Bild: Gut geschützt: die liberale Synagoge in Hannover
HAMBURG taz | Videokameras am Eingang, Sicherheitspersonal, Stacheldraht.
Seit dem antisemitischen Anschlag auf eine Synagoge in Halle 2019 wurden
die Sicherheitsvorkehrungen vor vielen jüdischen Einrichtungen in
Deutschland massiv verstärkt. Dass sich die Bedrohungslage für Jüdinnen und
Juden in den kommenden Jahren wieder entspannt, glauben wenige.
Im Gegenteil: Josef Schuster, Präsident des Zentralrats der Juden in
Deutschland, warnt vor weiteren antisemitischen Angriffen im Winter.
Infolge einer Energiekrise könnte sich Gewalt vermehrt gegen Minderheiten
richten. Dazu zählen laut Schuster immer auch Juden.
Diese Warnung äußerte Schuster vergangene Woche gegenüber dem
„Redaktionsnetzwerk Deutschland“. „Querdenker“ und Coronaleugner hätten
zwar derzeit aufgrund des russischen Angriffs auf die Ukraine keine
Plattform mehr – aber „wenn es im Winter kalt wird, wird diese Szene
angreifen und, wie ich befürchte, Erfolg haben“.
Seit Jahren steigt die Zahl antisemitisch motivierter Straftaten in
Deutschland. Erst im Mai meldete das Bundesinnenministerium für 2021
insgesamt 3.027 antijüdische Angriffe. Im Jahr zuvor waren es noch 2.351.
„Der [1][Judenhass] hat ein erschreckendes Ausmaß erreicht“, sagt der
bayerische Justizminister Georg Eisenreich (CSU). „Wir in Deutschland haben
eine besondere Verantwortung für Jüdinnen und Juden.“ Deshalb sei es eine
gesamtgesellschaftliche Aufgabe, jüdisches Leben in Deutschland zu
schützen.
## Antisemiten brauchen keine Gründe
Die Sorge, dass es im Winter vermehrt zu Angriffen kommen könnte, teilt
Michael Fürst vom Landesverband jüdischer Gemeinden in Niedersachsen nicht.

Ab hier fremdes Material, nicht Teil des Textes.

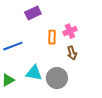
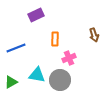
pink cross: (70, 31) -> (69, 58), moved
brown arrow: (72, 53) -> (94, 35), moved

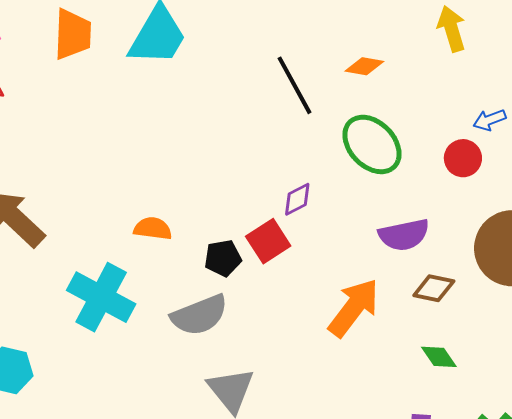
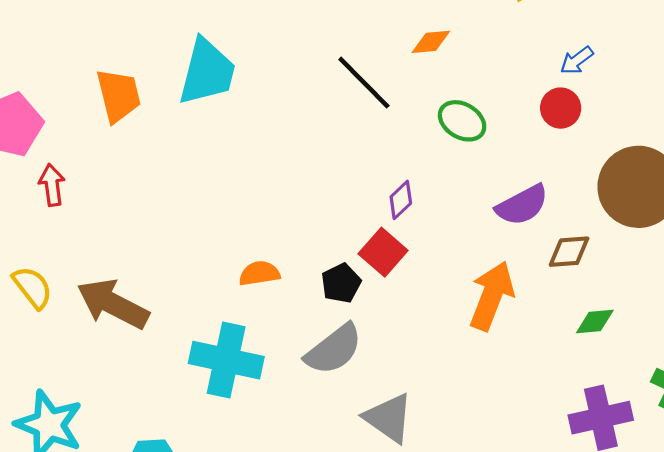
green ellipse: (372, 144) -> (462, 121), size x0.7
green diamond: (439, 357) -> (595, 322), turned -45

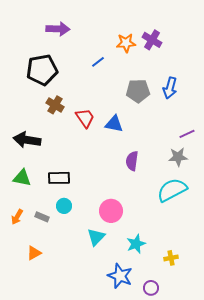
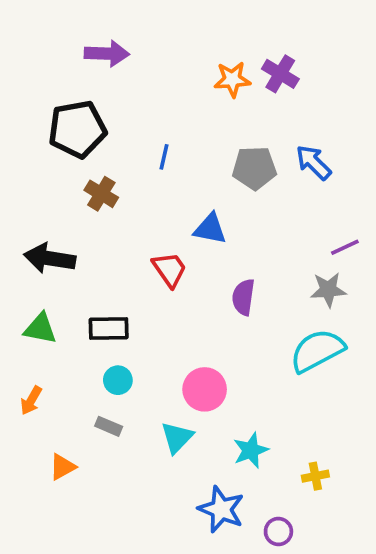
blue line: (98, 62) -> (164, 157), moved, turned -40
blue arrow: (170, 88) -> (313, 162), turned 120
red trapezoid: (85, 118) -> (170, 269), moved
gray rectangle: (42, 217) -> (109, 426), moved

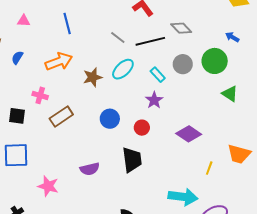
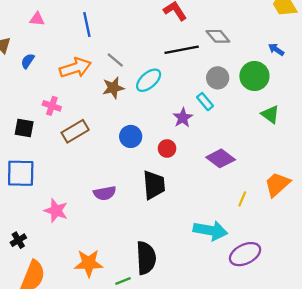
gray line: (118, 37) -> (115, 60), moved
cyan rectangle: (158, 75) -> (205, 102), moved
orange trapezoid: (239, 154) -> (277, 184), turned 120

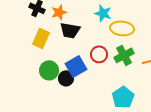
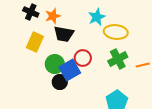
cyan star: (103, 13) -> (97, 17), turned 30
red circle: (99, 54) -> (83, 58), moved
green circle: (49, 70) -> (55, 64), moved

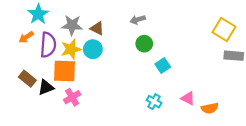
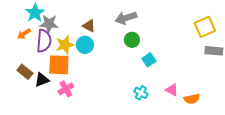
gray arrow: (138, 20) -> (126, 18), size x1.5
gray star: (72, 25) -> (49, 24), moved
yellow square: (224, 29) -> (205, 27), turned 35

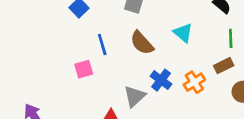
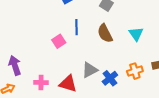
pink square: (84, 69) -> (59, 41), turned -32
blue cross: (161, 80) -> (110, 78), moved

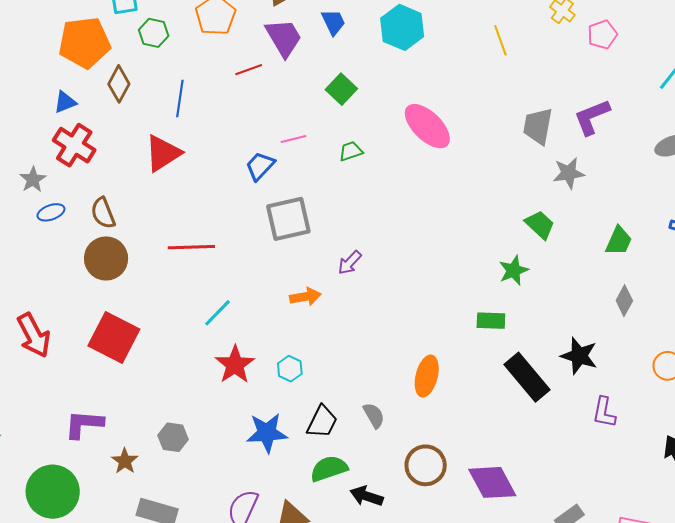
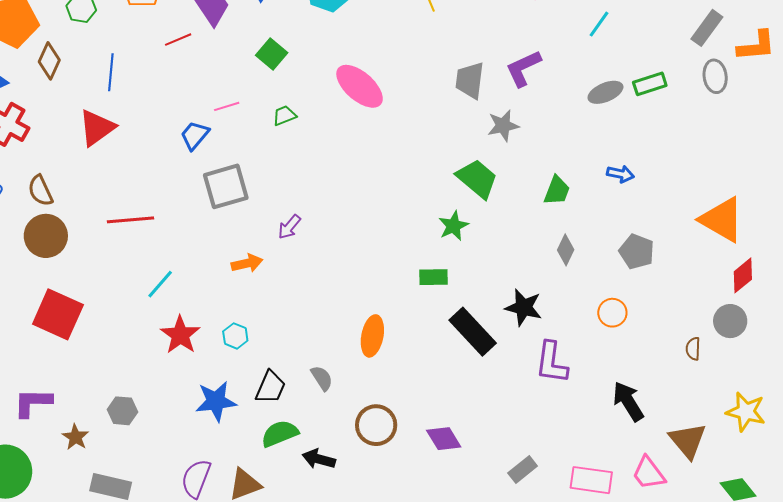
green trapezoid: (540, 225) -> (477, 179), size x1.4
purple L-shape: (604, 412) -> (552, 363), size x1.4
purple diamond: (492, 482) -> (444, 439), size x0.7

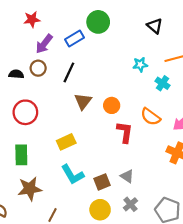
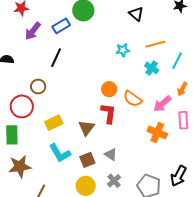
brown circle: (38, 68) -> (38, 86), moved
cyan cross: (162, 83) -> (152, 68), moved
brown triangle: (83, 101) -> (87, 128), moved
orange circle: (112, 105) -> (109, 89), moved
red circle: (25, 112) -> (22, 106), moved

„Diejenigen, die Antisemiten sind, brauchen dafür kein Problem mit der Gas-
oder Stromversorgung“, sagt Fürst. „Deswegen werden sie nicht mehr.“
Auch die Zunahme der Straftaten in den vergangenen Jahren habe nichts mit
neuen Entwicklungen zu tun. „Die, die sowieso schon antisemitisch gedacht
haben, bleiben das auch weiterhin und werden auch weiterhin nicht unsere
Freunde sein.“
Rebecca Seidler vom liberalen Landesverband der Israelitischen
Kultusgemeinden in Niedersachsen sieht das anders. Sie teile Schusters
Sorge insofern, „als dass wir schon [2][im Zuge der Coronapandemie gesehen
haben, dass sich Antisemitismus verstärkt hat]“. Das habe man auch direkt
in den Gemeinden zu spüren bekommen.
Seidler berichtet von einem Vorfall Ende Juni in Hannover, als eine Person
trotz Sicherheitspersonal und Polizeipräsenz vor einer Synagoge „massive
antisemitische und volksverhetzende Aussagen skandierte“. „Wir merken, dass
Hemmschwellen fallen“, sagt Seidler. „Hier muss man klare Kante zeigen.“
## Solidarische Zivilgesellschaft nötig
Dass der Schutz jüdischen Lebens nicht nur eine Frage der
Sicherheitsmaßnahmen sei, sondern vielmehr eine gesamtgesellschaftliche
Aufgabe, sehen alle Seiten ein. Dazu müsse sich laut Seidler die
Zivilgesellschaft solidarisch zeigen: „Da sehe ich es im ganz Kleinen. Dass
man nicht drüber hinwegschweigt, wenn man am Arbeitsplatz Sprüche oder
krude Aussagen hört.“
Fortbildungen zu Formen und Artikulierung von Antisemitismus seien deshalb
besonders wichtig. Die Gesellschaft müsse verstehen, „dass es nicht nur
eine gruppenbezogene Menschenfeindlichkeit ist, die sich gegen Jüdinnen und
Juden wendet, sondern ein Angriff auf unsere Demokratie“.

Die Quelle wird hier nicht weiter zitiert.